Tetrakis(triphenylphosphine)palladium (0.64 g, 0.56 mmol) was added under nitrogen to a solution of 3-bromo-2-nitorothiophene (8; 2.0 g, 9.61 mmol), 4-chlorophenylboronic acid (10c, 1.50 g, 9.61 mmol), ethanol (5 mL), and 2 M potassium carbonate solution (10 mL) in toluene (60 mL). The mixture was stirred under reflux for 7 hr under nitrogen. The cooled mixture was washed with water (40 mL), and the organic layer was dried over anhydrous sodium sulfate. The solvent was removed in vacuo, and the residue was purified using silica gel (hexane : ethyl acetate=10 : 1) to produce the compound 10b (2.1 g, 91%) as a yellow solid.

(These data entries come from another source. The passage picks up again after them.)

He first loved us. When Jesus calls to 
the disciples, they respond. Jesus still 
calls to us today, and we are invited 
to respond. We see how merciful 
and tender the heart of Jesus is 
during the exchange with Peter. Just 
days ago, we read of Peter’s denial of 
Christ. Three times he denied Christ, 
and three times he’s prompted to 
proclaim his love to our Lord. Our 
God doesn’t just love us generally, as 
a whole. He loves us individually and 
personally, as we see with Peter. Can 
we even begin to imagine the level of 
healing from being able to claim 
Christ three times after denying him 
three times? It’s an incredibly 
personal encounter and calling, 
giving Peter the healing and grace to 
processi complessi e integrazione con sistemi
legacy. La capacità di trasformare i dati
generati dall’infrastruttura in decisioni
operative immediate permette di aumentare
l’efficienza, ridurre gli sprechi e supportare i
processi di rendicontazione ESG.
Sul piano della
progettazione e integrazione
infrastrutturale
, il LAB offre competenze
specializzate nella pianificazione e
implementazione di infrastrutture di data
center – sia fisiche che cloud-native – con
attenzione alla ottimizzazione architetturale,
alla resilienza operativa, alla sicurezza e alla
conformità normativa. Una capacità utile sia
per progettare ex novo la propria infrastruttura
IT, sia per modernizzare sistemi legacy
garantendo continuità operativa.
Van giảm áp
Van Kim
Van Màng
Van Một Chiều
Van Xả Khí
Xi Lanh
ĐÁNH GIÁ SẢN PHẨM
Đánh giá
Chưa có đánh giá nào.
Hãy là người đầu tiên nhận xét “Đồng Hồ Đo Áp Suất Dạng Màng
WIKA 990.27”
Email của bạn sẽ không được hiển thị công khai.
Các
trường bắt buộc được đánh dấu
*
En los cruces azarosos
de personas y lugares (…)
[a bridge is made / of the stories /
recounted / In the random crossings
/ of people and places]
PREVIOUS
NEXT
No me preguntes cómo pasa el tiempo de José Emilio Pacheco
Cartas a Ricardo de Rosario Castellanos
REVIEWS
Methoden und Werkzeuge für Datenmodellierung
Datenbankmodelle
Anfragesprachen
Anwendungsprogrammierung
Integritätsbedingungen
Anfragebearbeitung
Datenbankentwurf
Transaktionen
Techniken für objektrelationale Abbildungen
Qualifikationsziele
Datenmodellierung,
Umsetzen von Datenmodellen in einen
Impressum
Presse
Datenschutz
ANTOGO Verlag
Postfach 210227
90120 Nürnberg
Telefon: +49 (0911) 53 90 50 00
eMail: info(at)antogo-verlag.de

1.3.1.2. N-[3-(4-Chlorophenyl)-2-thienyl]-1-methyl-3-(trifluoromethyl)pyrazole-4-carboxamide (10)

To convert 2-nitro-3-(4-chlorophenyl)thiophene (10b) to 2-amino-3-(4-chlorophenyl)phenylthiophene, we first tried nitro reduction with iron under acidic and heating conditions (Bechamp reduction) used for synthesizing 3-amino-2-phenylthiophene in high yield.¹⁾ However, only a complicated reaction mixture was obtained as determined via TLC analysis, and the desired amino compound could not be obtained under those conditions. This fact suggests that 2-amino-3-(4-chlorophenyl)thiophene is unstable upon Bechamp reduction. Thus, we performed a catalytic hydrogenation reaction using Pd/C, which is a milder reaction condition as compared to Bechamp reduction, and carried out the next amidation without isolating the obtained 2-amino-3-(4-chlorophenyl)thiophene. We describe the detailed procedure below. 2-Nitro-3-(4-chlorophenyl)thiophene (10b; 0.5 g, 2.09 mmol) and 1.0 g of 5% Pd/C (50% wet) were added to 1,4-dioxane (20 mL) and stirred under a hydrogen atmosphere at room temperature for 11 hr, and the reaction mixture was filtrated to remove the Pd/C catalyst. Pyridine (1.65 g, 20.9 mmol) and 1-methyl-3-(trifluoromethyl)pyrazole-4-carbonyl chloride (7), which was prepared from 1-methyl-3-(trifluoromethyl)pyrazole-4-carboxylic acid (0.49 g, 2.53 mmol) and thionyl chloride (2 mL), were added to the filtrate at room temperature, and the resulting mixture was stirred at room temperature for 4 hr. Ethyl acetate (50 mL) was added to the reaction mixture and washed successively with 5% hydrochloric acid solution (30 mL), saturated with sodium hydrogen carbonate solution (30 mL) and brine (30 mL), and then dried over anhydrous sodium sulfate. The solvent was removed in vacuo, and the residue was purified using silica gel (hexane : ethyl acetate=7 : 3) to produce the compound 10 (0.36 g, 45%) as a white solid.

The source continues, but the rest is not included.